:: The records

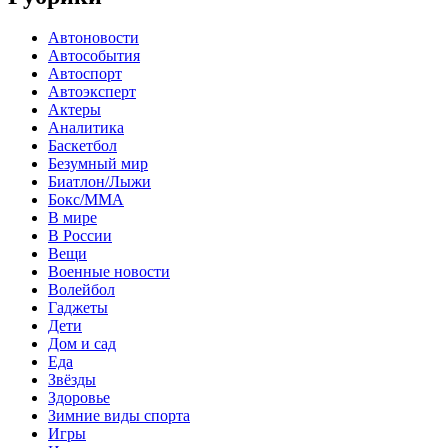
Автоновости
Автособытия
Автоспорт
Автоэксперт
Актеры
Аналитика
Баскетбол
Безумный мир
Биатлон/Лыжи
Бокс/MMA
В мире
В России
Вещи
Военные новости
Волейбол
Гаджеты
Дети
Дом и сад
Еда
Звёзды
Здоровье
Зимние виды спорта
Игры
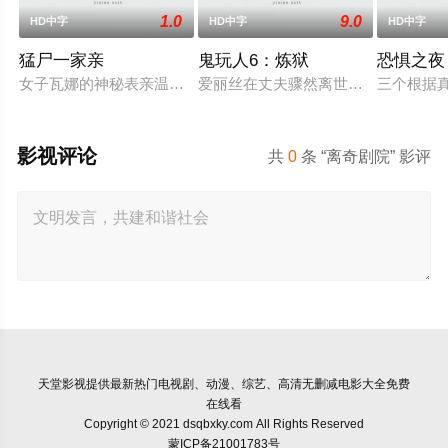
1.0
9.0
HD中字
HD中字
HD中字
猛尸一家亲
鬼玩人6：炼狱
恐惧之夜
女子瓦娜的神秘表亲温思罗普突然仓皇登门，身后还跟着一个来
爱丽丝在丈夫骤然离世后深陷悲痛，
三个根据
影视评论
共
0
条 “离奇剧院” 影评
天堂影视
提供最新热门电视剧、动漫、综艺、高清无删减电影大全免费
在线看
Copyright © 2021 dsqbxky.com All Rights Reserved
蒙ICP备21001783号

::::

Your copy should hold each line above exactly and no pictures at all.

▶ Response to this exercise:
Автоновости
Автособытия
Автоспорт
Автоэксперт
Актеры
Аналитика
Баскетбол
Безумный мир
Биатлон/Лыжи
Бокс/MMA
В мире
В России
Вещи
Военные новости
Волейбол
Гаджеты
Дети
Дом и сад
Еда
Звёзды
Здоровье
Зимние виды спорта
Игры
1.0
9.0
HD中字
HD中字
HD中字
猛尸一家亲
鬼玩人6：炼狱
恐惧之夜
女子瓦娜的神秘表亲温思罗普突然仓皇登门，身后还跟着一个来
爱丽丝在丈夫骤然离世后深陷悲痛，
三个根据
影视评论
共
0
条 “离奇剧院” 影评
天堂影视
提供最新热门电视剧、动漫、综艺、高清无删减电影大全免费
在线看
Copyright © 2021 dsqbxky.com All Rights Reserved
蒙ICP备21001783号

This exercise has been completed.